Transcribed page contents
╔══
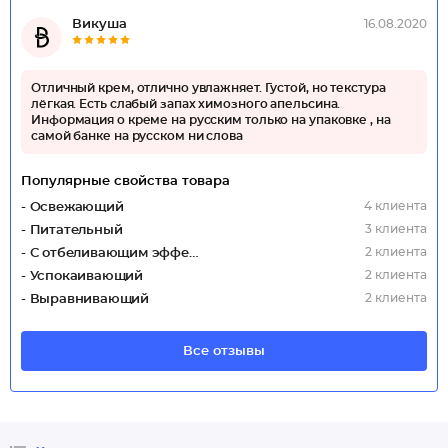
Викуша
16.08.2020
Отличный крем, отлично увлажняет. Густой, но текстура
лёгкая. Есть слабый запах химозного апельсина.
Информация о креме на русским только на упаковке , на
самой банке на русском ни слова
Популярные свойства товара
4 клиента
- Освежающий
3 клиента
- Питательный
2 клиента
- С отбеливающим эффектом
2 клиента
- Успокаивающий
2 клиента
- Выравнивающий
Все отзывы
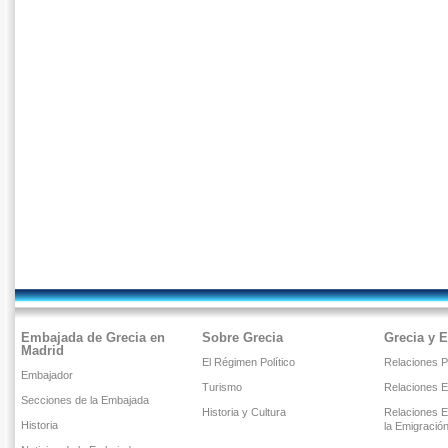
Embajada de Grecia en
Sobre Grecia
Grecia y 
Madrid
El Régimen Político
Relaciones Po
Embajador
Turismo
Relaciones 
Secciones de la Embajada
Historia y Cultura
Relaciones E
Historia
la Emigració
╚══
╔══
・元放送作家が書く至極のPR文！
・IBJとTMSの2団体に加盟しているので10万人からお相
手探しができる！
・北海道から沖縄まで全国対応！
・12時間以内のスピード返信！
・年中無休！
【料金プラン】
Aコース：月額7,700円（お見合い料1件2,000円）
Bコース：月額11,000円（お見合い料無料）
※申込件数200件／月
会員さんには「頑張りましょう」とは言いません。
╚══
╔══
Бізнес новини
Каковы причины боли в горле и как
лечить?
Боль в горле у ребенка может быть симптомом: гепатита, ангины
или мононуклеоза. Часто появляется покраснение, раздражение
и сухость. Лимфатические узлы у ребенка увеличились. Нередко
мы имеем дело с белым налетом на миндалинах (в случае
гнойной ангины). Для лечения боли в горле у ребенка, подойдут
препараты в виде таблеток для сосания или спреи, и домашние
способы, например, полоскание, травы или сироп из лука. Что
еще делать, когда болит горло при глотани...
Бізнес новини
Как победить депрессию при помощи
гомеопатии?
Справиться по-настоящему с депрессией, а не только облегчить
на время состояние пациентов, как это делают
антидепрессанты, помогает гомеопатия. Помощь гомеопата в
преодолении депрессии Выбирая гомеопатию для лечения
╚══
Using the data above, output the line that has "лёгкая. Есть слабый", the line that has "la Emigració", and whatever lines fall between, each exactly as it stands and without pictures.

*TASK RESPONSE*
лёгкая. Есть слабый запах химозного апельсина.
Информация о креме на русским только на упаковке , на
самой банке на русском ни слова
Популярные свойства товара
4 клиента
- Освежающий
3 клиента
- Питательный
2 клиента
- С отбеливающим эффектом
2 клиента
- Успокаивающий
2 клиента
- Выравнивающий
Все отзывы
Embajada de Grecia en
Sobre Grecia
Grecia y 
Madrid
El Régimen Político
Relaciones Po
Embajador
Turismo
Relaciones 
Secciones de la Embajada
Historia y Cultura
Relaciones E
Historia
la Emigració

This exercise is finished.